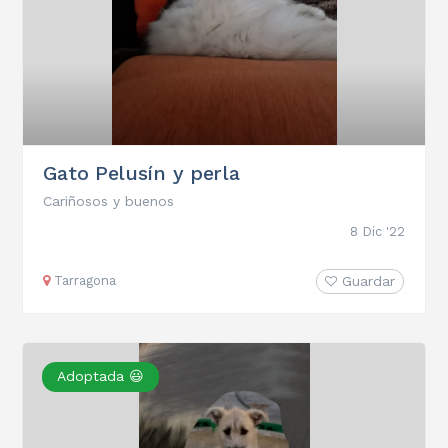
Gato Pelusín y perla
Cariñosos y buenos
8 Dic '22
Tarragona
Guardar
Adoptada 😃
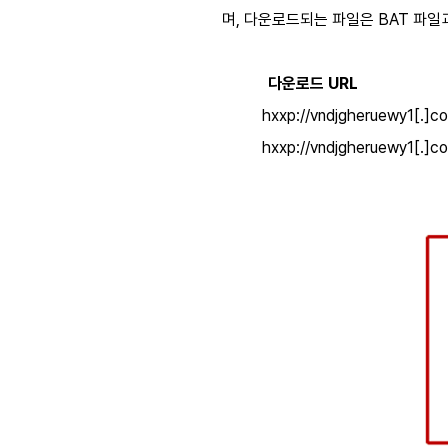
며
,
다운로드되는 파일은
BAT
파일
다운로드
URL
hxxp://vndjgheruewy1[.]com
hxxp://vndjgheruewy1[.]com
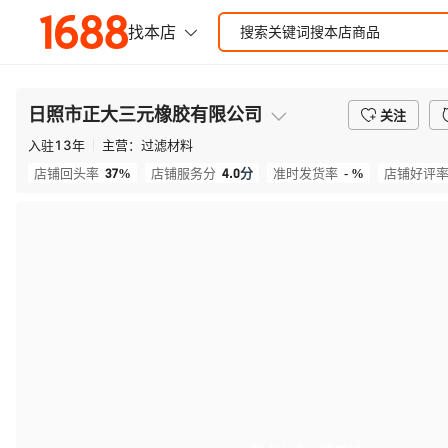
日照市正大三元橡胶有限公司
关注
入驻
13
年
主营：
过滤材料
37%
4.0
分
- %
店铺回头率
店铺服务分
准时发货率
店铺好评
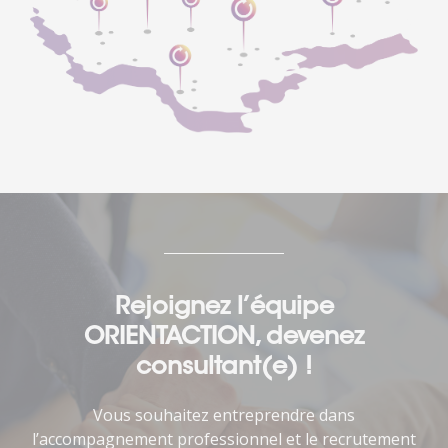
Rejoignez l’équipe
ORIENTACTION, devenez
consultant(e) !
Vous souhaitez entreprendre dans
l’accompagnement professionnel et le recrutement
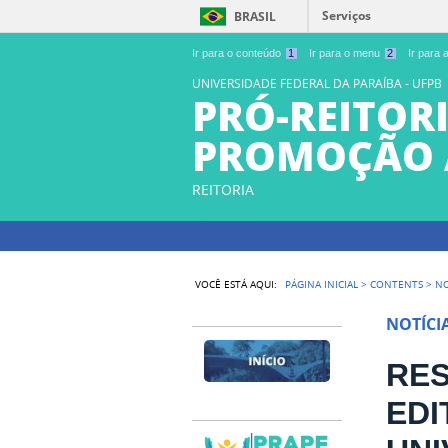
Serviços
BRASIL
Ir para o conteúdo
1
Ir para o menu
2
Ir para
UNIVERSIDADE FEDERAL DA PARAÍBA - UFPB
PRÓ-REITORI
PROMOÇÃO 
REITORIA
VOCÊ ESTÁ AQUI:
PÁGINA INICIAL
>
CONTENTS
>
NO
NOTÍCI
RES
EDI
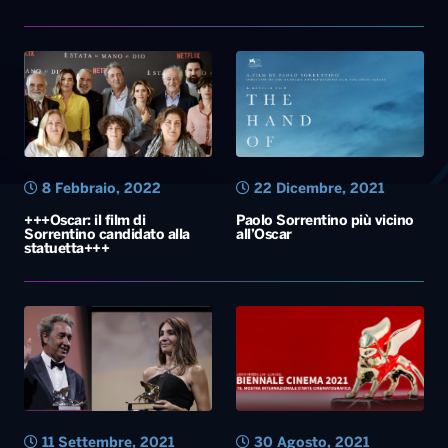
8 Febbraio, 2022
22 Dicembre, 2021
+++Oscar: il film di
Paolo Sorrentino più vicino
Sorrentino candidato alla
all’Oscar
statuetta+++
11 Settembre, 2021
30 Agosto, 2021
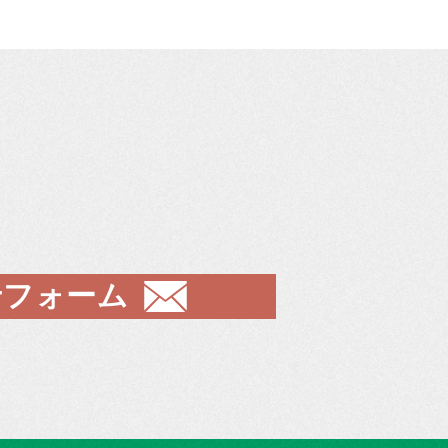
せフォーム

+-------+

## Directions
The data shown above must be printed again exactly, with no images included.

## Response for this exercise
Gato Pelusín y perla
Cariñosos y buenos
8 Dic '22
Tarragona
Guardar
Adoptada 😃
며
,
다운로드되는 파일은
BAT
파일
다운로드
URL
hxxp://vndjgheruewy1[.]com
hxxp://vndjgheruewy1[.]com
日照市正大三元橡胶有限公司
关注
入驻
13
年
主营：
过滤材料
37%
4.0
分
- %
店铺回头率
店铺服务分
准时发货率
店铺好评
Rejoignez l’équipe
ORIENTACTION, devenez
consultant(e) !
Vous souhaitez entreprendre dans
l’accompagnement professionnel et le recrutement
Serviços
BRASIL
Ir para o conteúdo
1
Ir para o menu
2
Ir para
UNIVERSIDADE FEDERAL DA PARAÍBA - UFPB
PRÓ-REITORI
PROMOÇÃO 
REITORIA
VOCÊ ESTÁ AQUI:
PÁGINA INICIAL
>
CONTENTS
>
NO
NOTÍCI
RES
EDI
8 Febbraio, 2022
22 Dicembre, 2021
+++Oscar: il film di
Paolo Sorrentino più vicino
Sorrentino candidato alla
all’Oscar
statuetta+++
11 Settembre, 2021
30 Agosto, 2021
せフォーム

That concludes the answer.